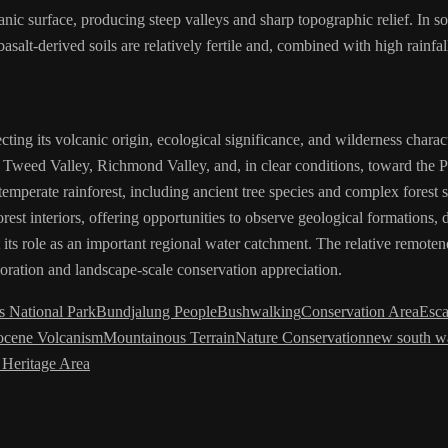
nic surface, producing steep valleys and sharp topographic relief. In s
alt-derived soils are relatively fertile and, combined with high rainfa
ting its volcanic origin, ecological significance, and wilderness charac
 Tweed Valley, Richmond Valley, and, in clear conditions, toward the P
temperate rainforest, including ancient tree species and complex forest
rest interiors, offering opportunities to observe geological formations, 
ht its role as an important regional water catchment. The relative rem
loration and landscape-scale conservation appreciation.
 National Park
Bundjalung People
Bushwalking
Conservation Area
Esc
ocene Volcanism
Mountainous Terrain
Nature Conservation
new south w
 Heritage Area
-.-.-
• **Task details**: An exact, word-for-word version of the material is required, free of pictures.

• **Written solution**:
nic surface, producing steep valleys and sharp topographic relief. In s
alt-derived soils are relatively fertile and, combined with high rainfa
ting its volcanic origin, ecological significance, and wilderness charac
 Tweed Valley, Richmond Valley, and, in clear conditions, toward the P
temperate rainforest, including ancient tree species and complex forest
rest interiors, offering opportunities to observe geological formations, 
ht its role as an important regional water catchment. The relative rem
loration and landscape-scale conservation appreciation.
 National Park
Bundjalung People
Bushwalking
Conservation Area
Esc
ocene Volcanism
Mountainous Terrain
Nature Conservation
new south w
 Heritage Area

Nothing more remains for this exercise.